A group-lasso procedure is then fitted on the concatenated matrix of all group partition at all levels of the hierarchy \[\mathbf{X}_{\mathcal{G}} = \left[ \mathbf{X}^1_{\mathcal{G}^1}, \dots, \mathbf{X}^s_{\mathcal{G}^s}, \dots, \mathbf{X}^S_{\mathcal{G}^S} \right] \text{ where } \mathbf{X}^s_{\mathcal{G}^s} = \left[ \mathbf{X}^s_{\mathcal{G}_1^s},\dots, \mathbf{X}^s_{\mathcal{G}_{Gs}^s} \right].\] The Multi-Layer Group-Lasso solution is defined by:

\[\hat{\beta}^{MLGL} = \underset{\beta}{\text{argmin}} \left\lbrace \frac{1}{2} || \mathbf{y} - \mathbf{X}_{\mathcal{G}} \beta ||_2^2 + \lambda \sum_{s=1}^{S} \rho_s \sum_{g=1}^{G_s} \sqrt{\text{Card}(\mathcal{G}_g^s)} ||\boldsymbol{\beta}_{\mathcal{G}_g^s}||_2 \right\rbrace, \label{eq:MLGL}\]

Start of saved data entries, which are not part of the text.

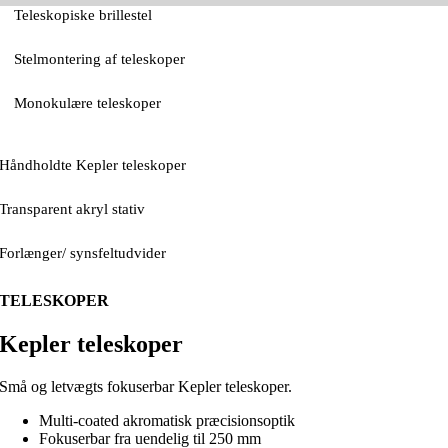
Teleskopiske brillestel
Stelmontering af teleskoper
Monokulære teleskoper
Håndholdte Kepler teleskoper
Transparent akryl stativ
Forlænger/ synsfeltudvider
TELESKOPER
Kepler teleskoper
Små og letvægts fokuserbar Kepler teleskoper.
Multi-coated akromatisk præcisionsoptik
Fokuserbar fra uendelig til 250 mm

with \(\lambda \geqslant 0\) the penalty parameter, \(\mathcal{G}_g^s \in \mathcal{G}^s\) the \(g^{th}\) cluster coming from level \(s\) of the hierarchy. The parameter \(\rho_s\) is a weight attributed to each group \(\mathcal{G}_g^s\) and its purpose is to quantify the level of confidence in each level of the hierarchy. This weight is defined by: \[\rho_s = \frac{1}{\sqrt{l_s}}\] with \(l_s = h_{s-1} - h_s\) the length of the gap between two successive levels of the hierarchy. Thus, the weight \(\rho_s\) is minimal when the length of the gap is maximal with the consequence of less penalizing in the groups at the origin of large gaps in the hierarchy.

References

Caliński, T., and J. Harabasz. 1974. “A Dendrite Method for Cluster Analysis.” Communications in Statistics 3 (1): 1–27.

Grimonprez, Quentin. 2016. “Selection de Groupes de Variables corrélées En Grande Dimension.” PhD thesis, Université de Lille; Lille 1.

Jacob, Laurent, Guillaume Obozinski, and Jean-Philippe Vert. 2009. “Group LAsso with Overlap and Graph LAsso.” In Proceedings of the 26th Annual International Conference on Machine Learning, 433–40. Montreal, Quebec, Canada.

Krzanowski, W. J., and Y. T. Lai. 1988. “A Criterion for Determining the Number of Groups in a Data Set Using Sum-of-Squares Clustering.” Biometrics 44 (1): 23–34.

Park, Mee Young, Trevor Hastie, and Robert Tibshirani. 2007. “Averaged Gene Expressions for Regression.” Biostatistics 8 (2): 212–27.

Rokach, Lior, and Oded Maimon. 2005. “Clustering Methods.” In Data Mining and Knowledge Discovery Handbook, 321–52. Springer.

Tibshirani, R., G. Walther, and T. Hastie. 2001. “Estimating the Number of Clusters in a Data Set via the Gap Statistic.” Journal of the Royal Statistical Society: Series B 63 (2): 411–23.

Ward, J. H. 1963. “Hierarchical Grouping to Optimize an Objective Function.” Journal of the American Statistical Association 58 (301): 236–44.